Yesterday, the Kubernetes Product Security team released information about two significant bugs in Kubernetes, which were assigned  CVE-2017-1002101 and CVE-2017-1002102.  OpenShift is built upon Kubernetes and as such these bugs were also present in both OpenShift Online and OpenShift Dedicated.  Red Hat, along with Google and other members of the Cloud Native Computing Foundation, worked to create and coordinate the release of security fixes for these affected products.

In response to these security errata, at the time the embargo was lifted, the OpenShift SRE team worked around the clock, across three geographic regions (NASA, APAC, and EMEA) to remediate the bug on all affected clusters.

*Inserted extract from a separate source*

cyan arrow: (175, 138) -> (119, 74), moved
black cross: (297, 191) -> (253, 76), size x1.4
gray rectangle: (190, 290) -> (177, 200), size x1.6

Starting at approximately noon Eastern (16:00 UTC) on Monday, March 12th remediation began with internal and test clusters prior to any updates being made in production.  The usual and customary tooling for updates had been modified ahead of time in response to a prior incident post-mortem that allowed it to handle the unusual nature of the patch.  Instead of being applied as a system errata, for most clusters, the individual OpenShift components were upgraded in place and restarted. For a small number of starter tier clusters, an automated product upgrade was performed to remediate and upgrade simultaneously.

All externally exposed, production clusters were remediated by 12:30 Eastern (16:30 UTC) on Tuesday, March 13th.  Due to the nature of the global SRE team, all OpenShift Dedicated clusters were patched during the customer’s preferred (typically overnight for that region) maintenance window.

A small number of nodes saw isolated outages as other issues came to light, but in the vast majority of cases, no reboots or node outages were required.

As is always the case, the focus was on patching public (starter- and pro- tiers in OpenShift Online) clusters ahead of non-public (all clusters in OpenShift Dedicated) due to the increased attack surface.

The remediation process was entirely automated, including raising and lowering customer notification banners.  This ensured that even though the remediation was performed on an accelerated timeline, customers were always kept informed about the status and progress.  Additionally, to aid collaboration between team members, removing and re-adding cluster nodes from our maintenance systems was automated, avoiding false alerts during the process.

Some of the key elements that created the ability to respond so quickly include factors like:

  • Our remediation automation, as well as installer automation, is written with the same tool, Ansible.  This allows significant re-use of code and sharing of expertise within the team, and seamlessly scales with the environment.
  • Pre-written automation tools are created with enough flexibility to handle routine and non-routine remediation requirements.
  • Collaboration tools including screen-sharing, video conferencing to allow SRE team members across the globe to work simultaneously, and hand-off between regions to “follow the sun”.  
  • Rigorous and detailed post-mortems are held after every successive remediation effort allow us to mature and enhance automated tooling.  We will always have unexpected events that cause us to revert to manual processing, but we rarely have them more than once.